▸ RECORDS TO PROCESS:
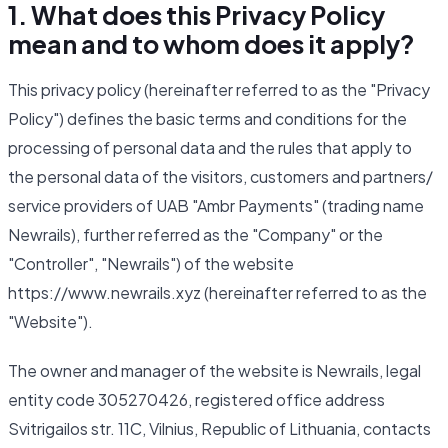
1. What does this Privacy Policy
mean and to whom does it apply?
This privacy policy (hereinafter referred to as the "Privacy
Policy") defines the basic terms and conditions for the
processing of personal data and the rules that apply to
the personal data of the visitors, customers and partners/
service providers of UAB "Ambr Payments" (trading name
Newrails), further referred as the "Company" or the
"Controller", "Newrails") of the website
https://www.newrails.xyz (hereinafter referred to as the
"Website").
The owner and manager of the website is Newrails, legal
entity code 305270426, registered office address
Svitrigailos str. 11C, Vilnius, Republic of Lithuania, contacts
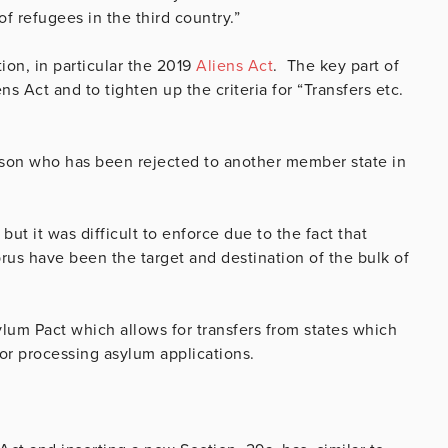
f refugees in the third country.”
ion, in particular the 2019
Aliens Act
. The key part of
ns Act and to tighten up the criteria for “Transfers etc.
erson who has been rejected to another member state in
ut it was difficult to enforce due to the fact that
rus have been the target and destination of the bulk of
ylum Pact which allows for transfers from states which
for processing asylum applications.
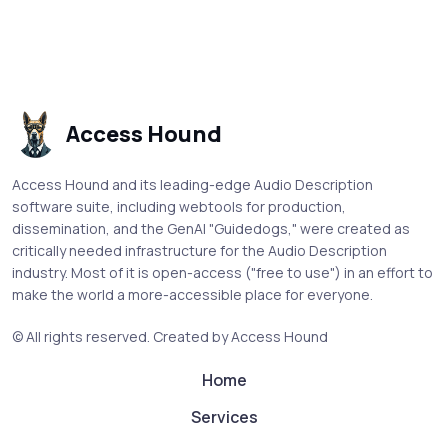
Access Hound
Access Hound and its leading-edge Audio Description
software suite, including webtools for production,
dissemination, and the GenAI "Guidedogs," were created as
critically needed infrastructure for the Audio Description
industry. Most of it is open-access ("free to use") in an effort to
make the world a more-accessible place for everyone.
© All rights reserved.
Created by Access Hound
Home
Services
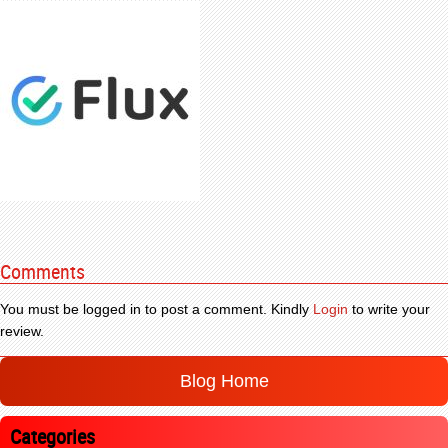
Comments
You must be logged in to post a comment. Kindly
Login
to write your
review.
Blog Home
Categories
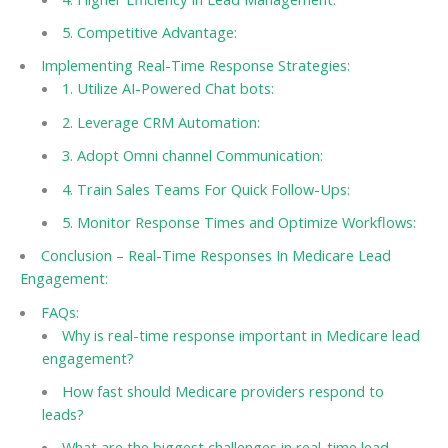
5. Competitive Advantage:
Implementing Real-Time Response Strategies:
1. Utilize AI-Powered Chat bots:
2. Leverage CRM Automation:
3. Adopt Omni channel Communication:
4. Train Sales Teams For Quick Follow-Ups:
5. Monitor Response Times and Optimize Workflows:
Conclusion – Real-Time Responses In Medicare Lead
Engagement:
FAQs:
Why is real-time response important in Medicare lead
engagement?
How fast should Medicare providers respond to
leads?
What are the biggest challenges in real-time lead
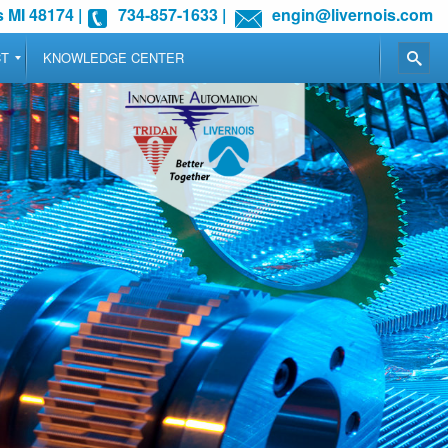
 MI 48174
|
734-857-1633
|
engin@livernois.com
CT
KNOWLEDGE CENTER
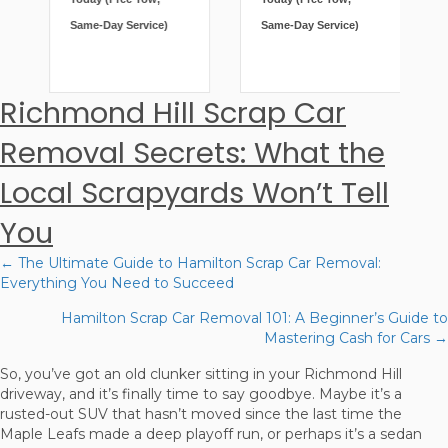
Same-Day Service)
Same-Day Service)
Richmond Hill Scrap Car
Removal Secrets: What the
Local Scrapyards Won’t Tell
You
← The Ultimate Guide to Hamilton Scrap Car Removal:
Posts
Everything You Need to Succeed
navigation
Hamilton Scrap Car Removal 101: A Beginner’s Guide to
Mastering Cash for Cars →
So, you’ve got an old clunker sitting in your Richmond Hill
driveway, and it’s finally time to say goodbye. Maybe it’s a
rusted-out SUV that hasn’t moved since the last time the
Maple Leafs made a deep playoff run, or perhaps it’s a sedan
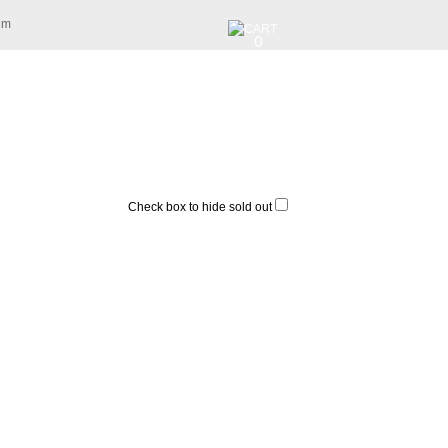
am
0
Check box to hide sold out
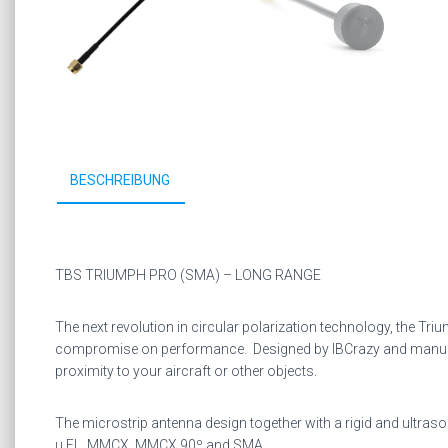
BESCHREIBUNG
TBS TRIUMPH PRO (SMA) – LONG RANGE
The next revolution in circular polarization technology, the Tr
compromise on performance. Designed by IBCrazy and manufactur
proximity to your aircraft or other objects.
The microstrip antenna design together with a rigid and ultra
u.FL, MMCX, MMCX 90º and SMA.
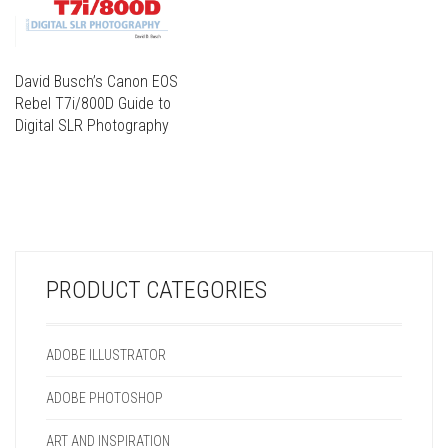
David Busch’s Canon EOS
Rebel T7i/800D Guide to
Digital SLR Photography
THIS
PRODUCT
THIS
HAS
PRODUCT
MULTIPLE
HAS
VARIANTS.
MULTIPLE
THE
VARIANTS.
OPTIONS
PRODUCT CATEGORIES
THE
MAY
OPTIONS
BE
MAY
CHOSEN
ADOBE ILLUSTRATOR
BE
ON
CHOSEN
THE
ADOBE PHOTOSHOP
ON
PRODUCT
THE
PAGE
ART AND INSPIRATION
PRODUCT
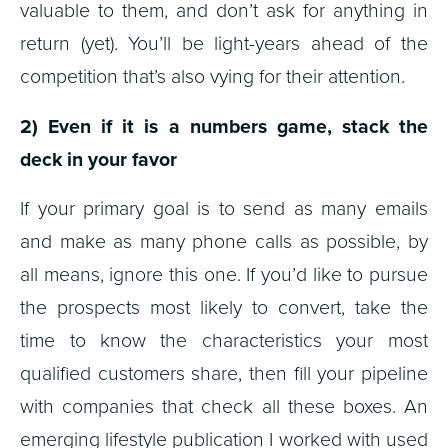
valuable to them, and don’t ask for anything in
return (yet). You’ll be light-years ahead of the
competition that’s also vying for their attention.
2) Even if it is a numbers game, stack the
deck in your favor
If your primary goal is to send as many emails
and make as many phone calls as possible, by
all means, ignore this one. If you’d like to pursue
the prospects most likely to convert, take the
time to know the characteristics your most
qualified customers share, then fill your pipeline
with companies that check all these boxes. An
emerging lifestyle publication I worked with used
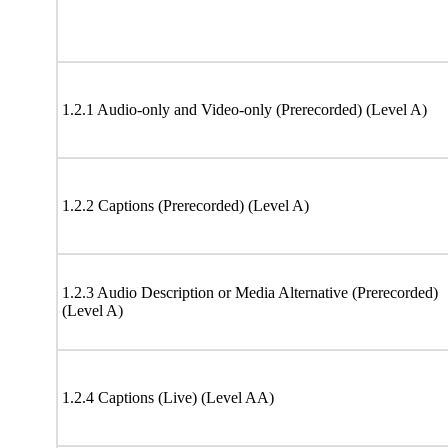
1.2.1 Audio-only and Video-only (Prerecorded) (Level A)
1.2.2 Captions (Prerecorded) (Level A)
1.2.3 Audio Description or Media Alternative (Prerecorded)
(Level A)
1.2.4 Captions (Live) (Level AA)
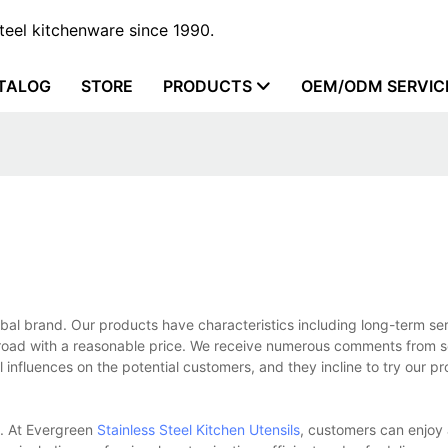
steel kitchenware since 1990.
TALOG
STORE
PRODUCTS
OEM/ODM SERVIC
bal brand. Our products have characteristics including long-term ser
oad with a reasonable price. We receive numerous comments from s
influences on the potential customers, and they incline to try our p
s. At Evergreen
Stainless Steel Kitchen Utensils
, customers can enjoy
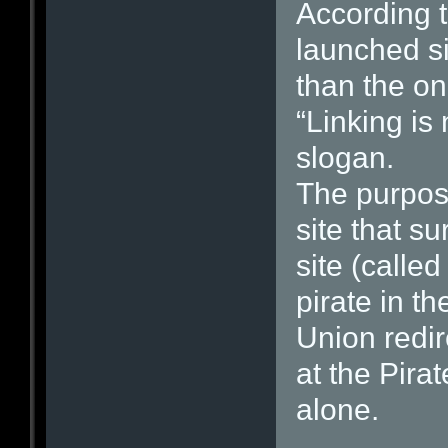
According t
launched si
than the on
“Linking is 
slogan.
The purpose
site that s
site (calle
pirate in t
Union redir
at the Pira
alone.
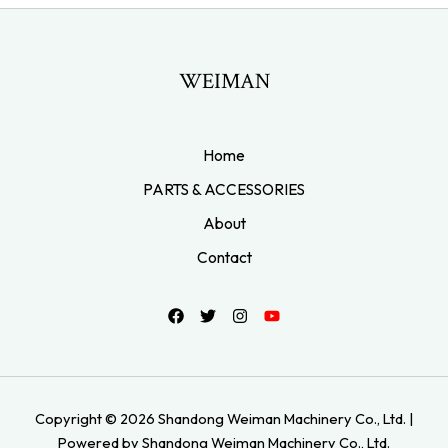
WEIMAN
Home
PARTS & ACCESSORIES
About
Contact
Copyright © 2026 Shandong Weiman Machinery Co., Ltd. |
Powered by Shandong Weiman Machinery Co., Ltd.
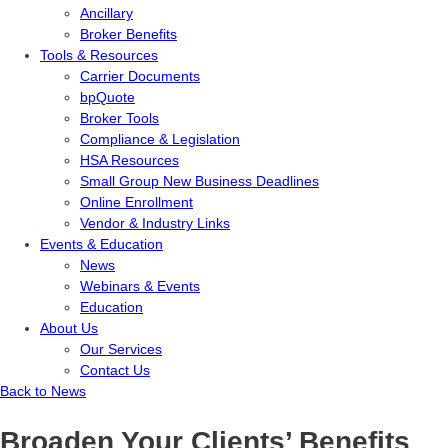
Ancillary
Broker Benefits
Tools & Resources
Carrier Documents
bpQuote
Broker Tools
Compliance & Legislation
HSA Resources
Small Group New Business Deadlines
Online Enrollment
Vendor & Industry Links
Events & Education
News
Webinars & Events
Education
About Us
Our Services
Contact Us
Back to News
Broaden Your Clients’ Benefits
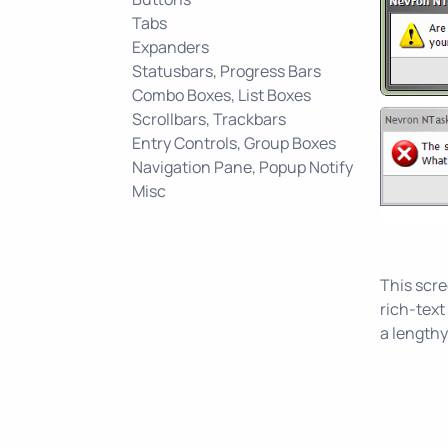
Tabs
Expanders
Statusbars, Progress Bars
Combo Boxes, List Boxes
Scrollbars, Trackbars
Entry Controls, Group Boxes
Navigation Pane, Popup Notify
Misc
This scr
rich-tex
a lengthy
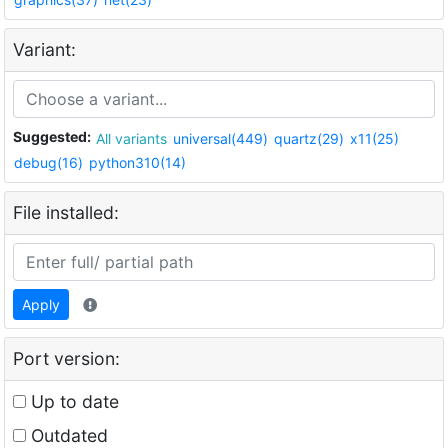
Variant:
Suggested:
All variants
universal(449)
quartz(29)
x11(25)
debug(16)
python310(14)
File installed:
Apply
Port version:
Up to date
Outdated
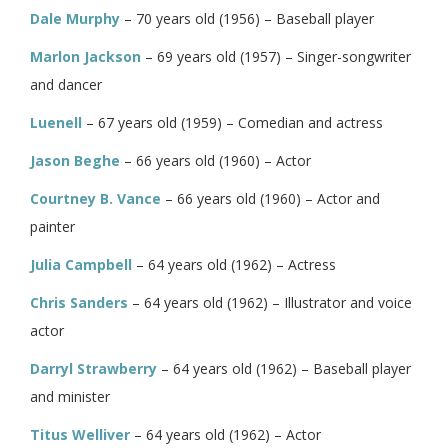
Dale Murphy
– 70 years old (1956) – Baseball player
Marlon Jackson
– 69 years old (1957) – Singer-songwriter
and dancer
Luenell
– 67 years old (1959) – Comedian and actress
Jason Beghe
– 66 years old (1960) – Actor
Courtney B. Vance
– 66 years old (1960) – Actor and
painter
Julia Campbell
– 64 years old (1962) – Actress
Chris Sanders
– 64 years old (1962) – Illustrator and voice
actor
Darryl Strawberry
– 64 years old (1962) – Baseball player
and minister
Titus Welliver
– 64 years old (1962) – Actor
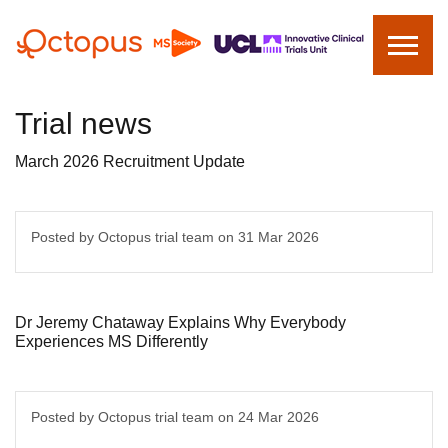
Trial news
March 2026 Recruitment Update
Posted by Octopus trial team on
31 Mar 2026
Dr Jeremy Chataway Explains Why Everybody
Experiences MS Differently
Posted by Octopus trial team on
24 Mar 2026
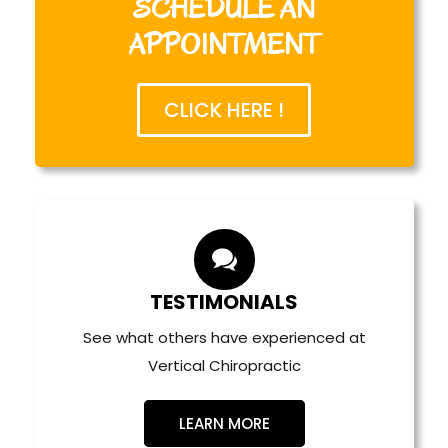
SCHEDULE AN
APPOINTMENT
work
Fill out your paperwork online.
CLICK HERE !
Spine Related
Injuries
Extremities
her Conditions
TESTIMONIALS
See what others have experienced at
Vertical Chiropractic
LEARN MORE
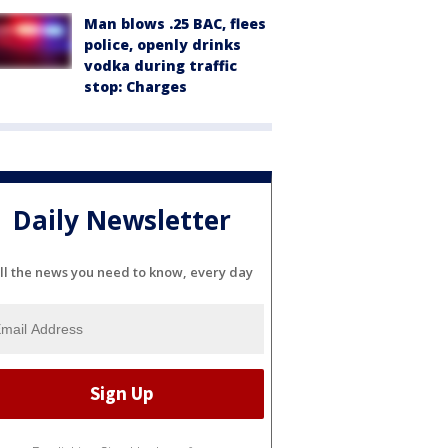
Man blows .25 BAC, flees
police, openly drinks
vodka during traffic
stop: Charges
Daily Newsletter
ll the news you need to know, every day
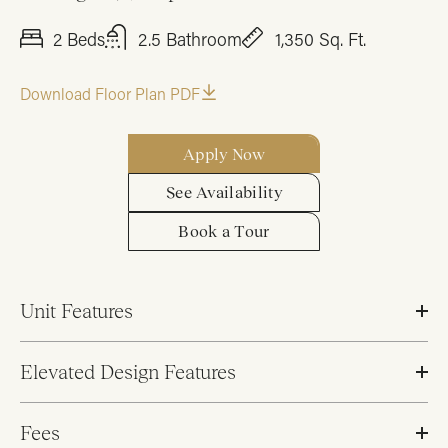
2 Beds
2.5 Bathroom
1,350 Sq. Ft.
Download Floor Plan PDF
Apply Now
See Availability
Book a Tour
Unit Features
Elevated Design Features
Fees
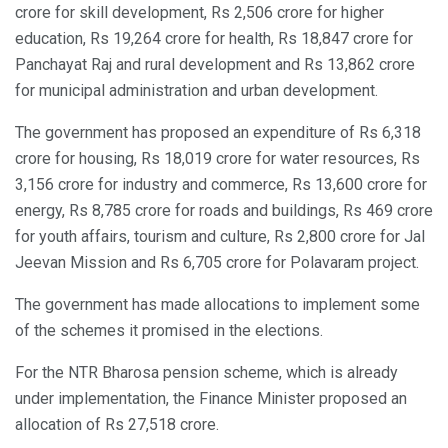
crore for skill development, Rs 2,506 crore for higher
education, Rs 19,264 crore for health, Rs 18,847 crore for
Panchayat Raj and rural development and Rs 13,862 crore
for municipal administration and urban development.
The government has proposed an expenditure of Rs 6,318
crore for housing, Rs 18,019 crore for water resources, Rs
3,156 crore for industry and commerce, Rs 13,600 crore for
energy, Rs 8,785 crore for roads and buildings, Rs 469 crore
for youth affairs, tourism and culture, Rs 2,800 crore for Jal
Jeevan Mission and Rs 6,705 crore for Polavaram project.
The government has made allocations to implement some
of the schemes it promised in the elections.
For the NTR Bharosa pension scheme, which is already
under implementation, the Finance Minister proposed an
allocation of Rs 27,518 crore.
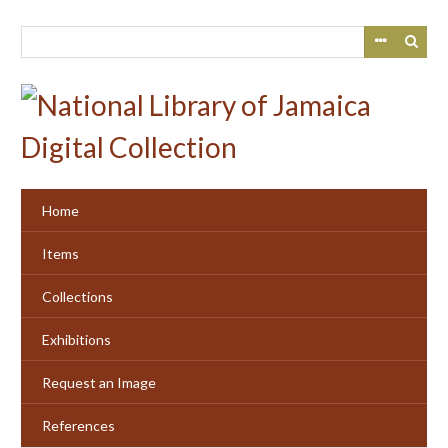
Skip
to
main
content
Home
Items
Collections
Exhibitions
Request an Image
References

▸ YOUR INSTRUCTIONS: Give again the stretch of lines above from the one with "CLICK HERE !" through the one with "for youth affairs, tourism", both ends kept, and copy no pictures.

▸ SOLUTION TO THE PROBLEM:
CLICK HERE !
Spine Related
Injuries
Extremities
her Conditions
TESTIMONIALS
See what others have experienced at
Vertical Chiropractic
LEARN MORE
Man blows .25 BAC, flees
police, openly drinks
vodka during traffic
stop: Charges
Daily Newsletter
ll the news you need to know, every day
2 Beds
2.5 Bathroom
1,350 Sq. Ft.
Download Floor Plan PDF
Apply Now
See Availability
Book a Tour
Unit Features
Elevated Design Features
Fees
crore for skill development, Rs 2,506 crore for higher
education, Rs 19,264 crore for health, Rs 18,847 crore for
Panchayat Raj and rural development and Rs 13,862 crore
for municipal administration and urban development.
The government has proposed an expenditure of Rs 6,318
crore for housing, Rs 18,019 crore for water resources, Rs
3,156 crore for industry and commerce, Rs 13,600 crore for
energy, Rs 8,785 crore for roads and buildings, Rs 469 crore
for youth affairs, tourism and culture, Rs 2,800 crore for Jal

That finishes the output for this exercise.